What you return should be only the lines in the entries below between the one holding "feel anything other than before. I" and the one holding "Organizations must align", ends included, with every picture left out.

┌──

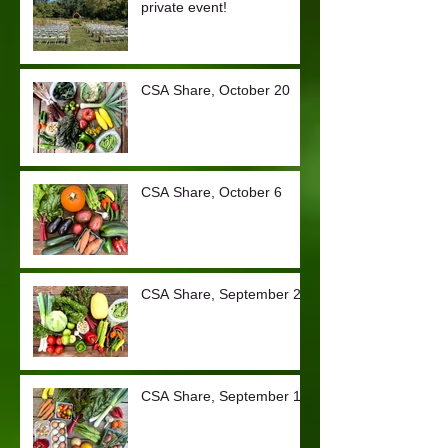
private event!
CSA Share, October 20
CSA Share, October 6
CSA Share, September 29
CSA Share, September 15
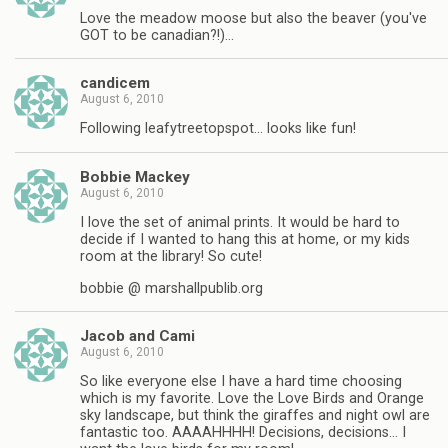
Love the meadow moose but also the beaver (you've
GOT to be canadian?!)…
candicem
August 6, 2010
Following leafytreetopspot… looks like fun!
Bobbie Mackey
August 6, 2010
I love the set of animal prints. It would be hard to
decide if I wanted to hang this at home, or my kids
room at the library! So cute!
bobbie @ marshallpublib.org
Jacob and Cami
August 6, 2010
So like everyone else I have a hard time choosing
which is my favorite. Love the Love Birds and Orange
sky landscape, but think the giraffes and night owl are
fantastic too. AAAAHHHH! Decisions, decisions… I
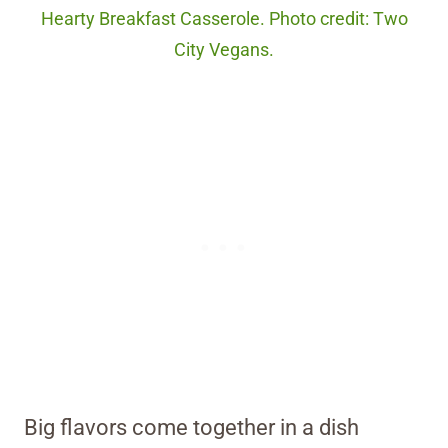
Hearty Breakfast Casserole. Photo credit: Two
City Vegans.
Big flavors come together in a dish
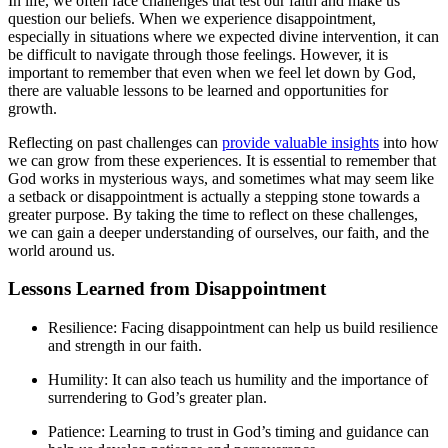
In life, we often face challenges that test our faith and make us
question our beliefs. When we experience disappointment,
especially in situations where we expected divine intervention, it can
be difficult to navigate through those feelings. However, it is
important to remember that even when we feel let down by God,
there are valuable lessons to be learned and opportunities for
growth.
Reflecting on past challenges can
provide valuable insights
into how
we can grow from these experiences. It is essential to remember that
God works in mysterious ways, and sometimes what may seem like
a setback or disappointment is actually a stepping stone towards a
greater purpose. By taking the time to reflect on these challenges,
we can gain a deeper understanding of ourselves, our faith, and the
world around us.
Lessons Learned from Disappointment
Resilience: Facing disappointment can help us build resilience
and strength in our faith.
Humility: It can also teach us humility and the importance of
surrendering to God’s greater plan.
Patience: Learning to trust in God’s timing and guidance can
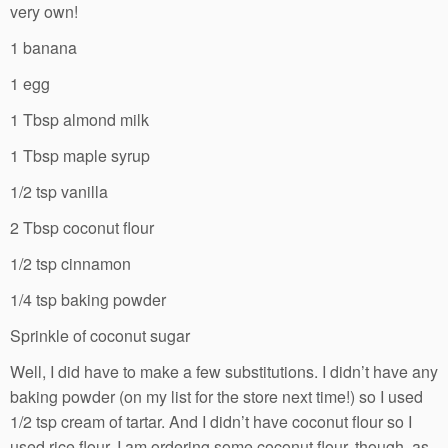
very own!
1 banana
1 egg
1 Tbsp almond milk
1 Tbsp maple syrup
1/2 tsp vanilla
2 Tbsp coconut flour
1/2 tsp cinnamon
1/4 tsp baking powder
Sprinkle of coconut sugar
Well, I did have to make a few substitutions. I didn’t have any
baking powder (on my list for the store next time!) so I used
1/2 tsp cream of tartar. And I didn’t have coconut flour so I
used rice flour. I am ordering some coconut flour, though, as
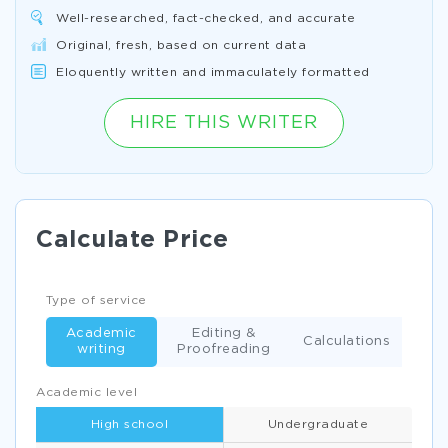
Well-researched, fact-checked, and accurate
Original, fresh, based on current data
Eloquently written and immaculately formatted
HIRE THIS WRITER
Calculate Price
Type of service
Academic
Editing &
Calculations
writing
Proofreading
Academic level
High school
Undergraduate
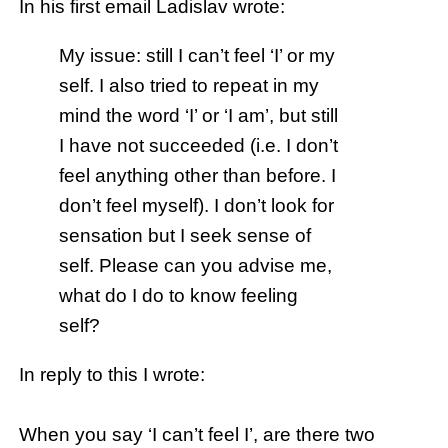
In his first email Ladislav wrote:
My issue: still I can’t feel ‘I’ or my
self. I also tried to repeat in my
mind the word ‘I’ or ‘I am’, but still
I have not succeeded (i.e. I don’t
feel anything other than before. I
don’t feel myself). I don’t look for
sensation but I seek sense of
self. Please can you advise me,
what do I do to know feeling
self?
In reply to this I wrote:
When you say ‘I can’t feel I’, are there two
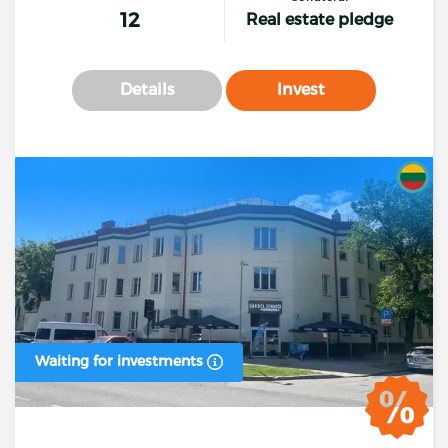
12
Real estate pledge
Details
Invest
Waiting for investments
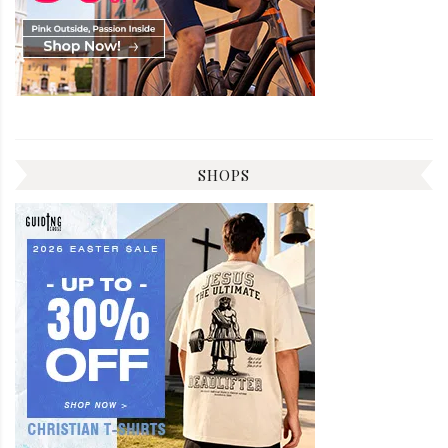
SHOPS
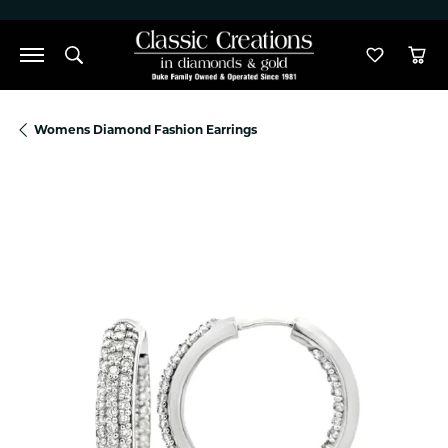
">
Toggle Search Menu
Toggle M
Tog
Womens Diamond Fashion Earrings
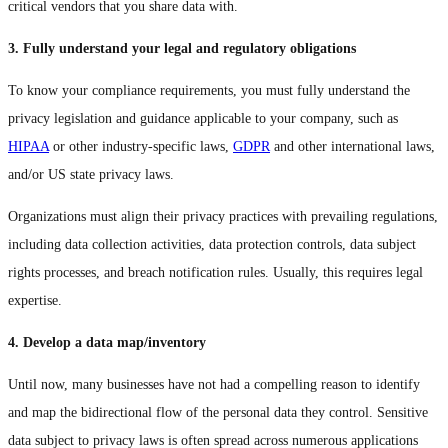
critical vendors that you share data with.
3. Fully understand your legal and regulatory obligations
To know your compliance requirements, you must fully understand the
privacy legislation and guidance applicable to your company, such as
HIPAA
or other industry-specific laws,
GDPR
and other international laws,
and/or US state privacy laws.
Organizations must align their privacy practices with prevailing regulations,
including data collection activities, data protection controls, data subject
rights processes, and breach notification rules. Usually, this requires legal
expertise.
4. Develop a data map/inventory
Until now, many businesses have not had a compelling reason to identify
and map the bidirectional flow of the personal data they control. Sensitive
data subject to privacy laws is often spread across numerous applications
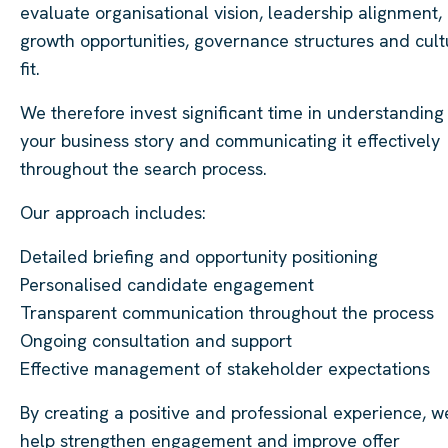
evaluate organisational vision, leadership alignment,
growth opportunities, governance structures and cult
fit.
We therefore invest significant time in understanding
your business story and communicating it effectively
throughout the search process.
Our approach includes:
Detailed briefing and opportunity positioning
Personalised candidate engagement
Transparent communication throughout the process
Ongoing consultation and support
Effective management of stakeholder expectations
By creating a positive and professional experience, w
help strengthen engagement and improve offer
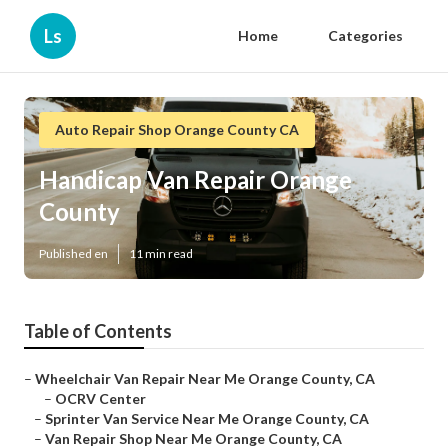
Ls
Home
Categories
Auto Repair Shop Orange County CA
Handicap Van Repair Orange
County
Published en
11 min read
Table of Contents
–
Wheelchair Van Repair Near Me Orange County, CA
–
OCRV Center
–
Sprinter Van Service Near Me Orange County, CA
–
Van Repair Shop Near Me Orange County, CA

└──

[The completed task]
feel anything other than before. I
don’t feel myself). I don’t look for
sensation but I seek sense of
self. Please can you advise me,
what do I do to know feeling
self?
In reply to this I wrote:
When you say ‘I can’t feel I’, are there two
12
Real estate pledge
Details
Invest
Waiting for investments
SHOPS
">
Toggle Search Menu
Toggle M
Tog
Womens Diamond Fashion Earrings
critical vendors that you share data with.
3. Fully understand your legal and regulatory obligations
To know your compliance requirements, you must fully understand the
privacy legislation and guidance applicable to your company, such as
HIPAA
or other industry-specific laws,
GDPR
and other international laws,
and/or US state privacy laws.
Organizations must align their privacy practices with prevailing regulations,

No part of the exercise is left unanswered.